Non faremo alcun riferimento al marxismo, con la quale è stata perlopiù identificata per quasi tutto il Novecento. Mettiamo da parte l’utopia. Non diremo niente di nuovo affermando che il comunismo andrebbe più propriamente collocato nell’alveo delle grandi religioni, più che in quello delle ideologie politiche, almeno se con tale definizione vogliamo intendere non soltanto un’idea di società, ma anche un’idea di società concretamente realizzabile. «A ciascuno secondo i suoi bisogni, da ciascuno secondo le sue possibilità» rimanda al comandamento cristiano «ama il prossimo tuo come te stesso», dal cui medesimo humus peraltro trae origine. Tuttavia, consapevole di come sia difficile non solo amare il prossimo come sé stessi, ma di amarlo anche solo un pochino, o a volte anche solo di non odiarlo, la religione ha potuto rendere il comandamento più conciliabile con la natura umana rinviandone la soluzione ultima alla dimensione ultraterrena. Cosa che, presentandosi come ideologia, il comunismo non ha potuto fare. Senonché, obbligare per legge gli uomini ad amare il prossimo come sé stessi ha avuto un costo umano troppo alto, come abbiamo visto in più e più occasioni nel corso del secolo passato, finendo peraltro per ottenere i risultati opposti a quelli desiderati. Nei paesi dell’Europa dell’Est, per fare l’esempio più vicino a noi, le generazioni educate nel comunismo hanno prodotto società nelle quali oggi dominano il consumismo, il nazionalismo e il conservatorismo più bigotto.

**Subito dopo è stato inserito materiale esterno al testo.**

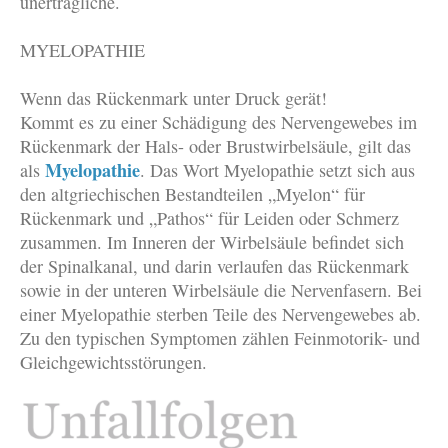
unerträgliche.
MYELOPATHIE
Wenn das Rückenmark unter Druck gerät!
Kommt es zu einer Schädigung des Nervengewebes im
Rückenmark der Hals- oder Brustwirbelsäule, gilt das
Myelopathie
als
. Das Wort Myelopathie setzt sich aus
den altgriechischen Bestandteilen „Myelon“ für
Rückenmark und „Pathos“ für Leiden oder Schmerz
zusammen. Im Inneren der Wirbelsäule befindet sich
der Spinalkanal, und darin verlaufen das Rückenmark
sowie in der unteren Wirbelsäule die Nervenfasern. Bei
einer Myelopathie sterben Teile des Nervengewebes ab.
Zu den typischen Symptomen zählen Feinmotorik- und
Gleichgewichtsstörungen.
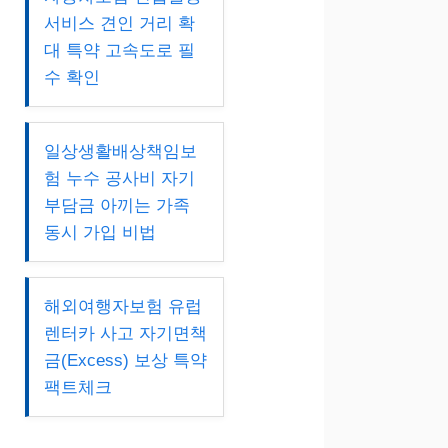
서비스 견인 거리 확
대 특약 고속도로 필
수 확인
일상생활배상책임보
험 누수 공사비 자기
부담금 아끼는 가족
동시 가입 비법
해외여행자보험 유럽
렌터카 사고 자기면책
금(Excess) 보상 특약
팩트체크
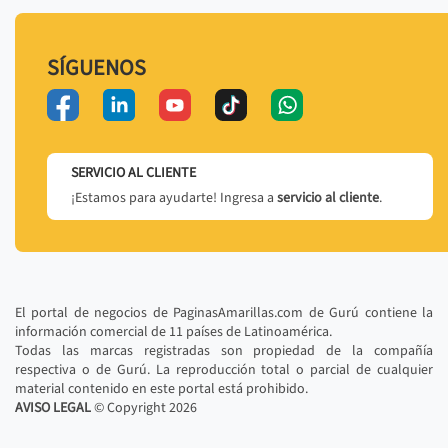
SÍGUENOS
SERVICIO AL CLIENTE
¡Estamos para ayudarte! Ingresa a
servicio al cliente
.
El portal de negocios de PaginasAmarillas.com de Gurú contiene la
información comercial de 11 países de Latinoamérica.
Todas las marcas registradas son propiedad de la compañía
respectiva o de Gurú. La reproducción total o parcial de cualquier
material contenido en este portal está prohibido.
AVISO LEGAL
© Copyright
2026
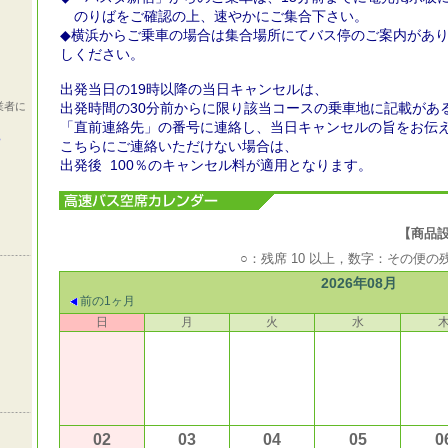
のりばをご確認の上、速やかにご集合下さい。
◆横浜からご乗車の場合は集合場所にてバス停のご案内があり
しください。
出発当日の19時以降の当日キャンセルは、
業者に
出発時間の30分前からに限り該当コースの乗車地に記載があ
「直前連絡先」の番号に連絡し、当日キャンセルの旨をお伝
ら
こちらにご連絡いただけない場合は、
出発後 100％のキャンセル料が適用となります。
【商品設定期
○：残席 10 以上，数字：その便
2026年08月
前の1ヶ月
日
月
火
水
02
03
04
05
0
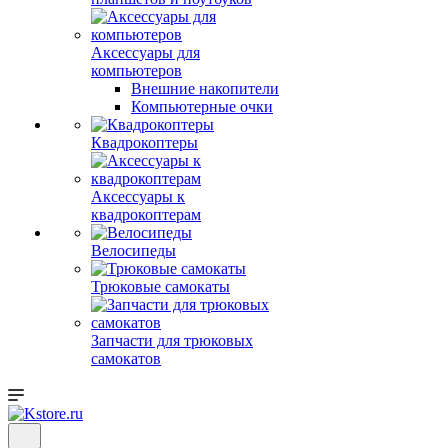
Аксессуары для
компьютеров
Внешние накопители
Компьютерные очки
Квадрокоптеры
Аксессуары к
квадрокоптерам
Велосипеды
Трюковые самокаты
Запчасти для трюковых
самокатов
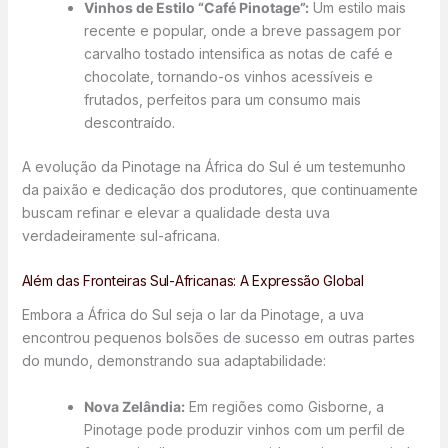
Vinhos de Estilo “Café Pinotage”:
Um estilo mais
recente e popular, onde a breve passagem por
carvalho tostado intensifica as notas de café e
chocolate, tornando-os vinhos acessíveis e
frutados, perfeitos para um consumo mais
descontraído.
A evolução da Pinotage na África do Sul é um testemunho
da paixão e dedicação dos produtores, que continuamente
buscam refinar e elevar a qualidade desta uva
verdadeiramente sul-africana.
Além das Fronteiras Sul-Africanas: A Expressão Global
Embora a África do Sul seja o lar da Pinotage, a uva
encontrou pequenos bolsões de sucesso em outras partes
do mundo, demonstrando sua adaptabilidade:
Nova Zelândia:
Em regiões como Gisborne, a
Pinotage pode produzir vinhos com um perfil de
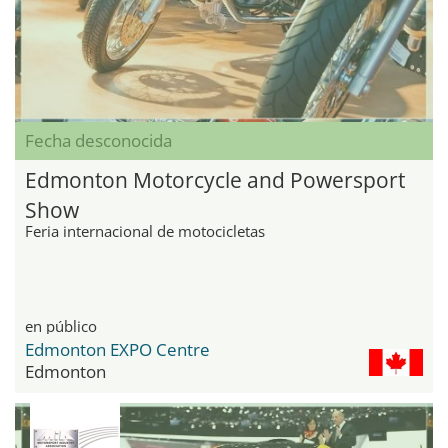
Fecha desconocida
Edmonton Motorcycle and Powersport
Show
Feria internacional de motocicletas
en público
Edmonton EXPO Centre
Edmonton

Ancor più eloquente è l’esempio della Cina. Il paese è passato in un paio di decenni da un’economia pianificata a un’economia ultraliberista. Per conservare il potere, tuttavia, l’oligarchia dominante ha mantenuto le basi ideologiche comuniste. Operazione resa possibile proprio dalla natura religiosa di tali basi che ben si sposano con la cultura confuciana. Oggi una buona parte dei componenti dell’Assemblea del Popolo è composta da milionari,[2] mentre i lavoratori migranti che non possiedono letteralmente nulla sono ancora centinaia di milioni.
Eppure, nonostante la forbice sociale si vada allargando a dismisura, l’obiettivo rimane il futuro avvento del comunismo, seppur rinviato a quando si raggiungerà la condizione di cosiddetta post-scarsità (post-scarcity), quando cioè si potrà produrre in abbondanza a poco prezzo o addirittura a costo zero e tutti saranno uguali nella ricchezza. Tutti potranno permettersi una Ferrari, insomma, o giù di lì. Una professione di fede, per l’appunto, intanto che l’individualismo sfrenato crea diseguaglianze colossali trasformando il paese in una specie di giungla.
Mettendo dunque da parte l’utopia, un’idea di sinistra che agli inizi del terzo millennio voglia essere improntata a obiettivi realisticamente raggiungibili si basa su un semplice principio dal quale discendono a cascata tutti gli altri: combattere contro le diseguaglianze sociali.[3] Il che avviene su due fronti: assicurare condizioni di partenza che siano il più possibile uguali e correggere le storture che le dinamiche economiche inevitabilmente determinano. Non dobbiamo inventarci nulla. Non serve una rivoluzione o il rovesciamento del sistema. Sia il primo[4] che il secondo[5] punto sono già ben evidenziati nella nostra Costituzione.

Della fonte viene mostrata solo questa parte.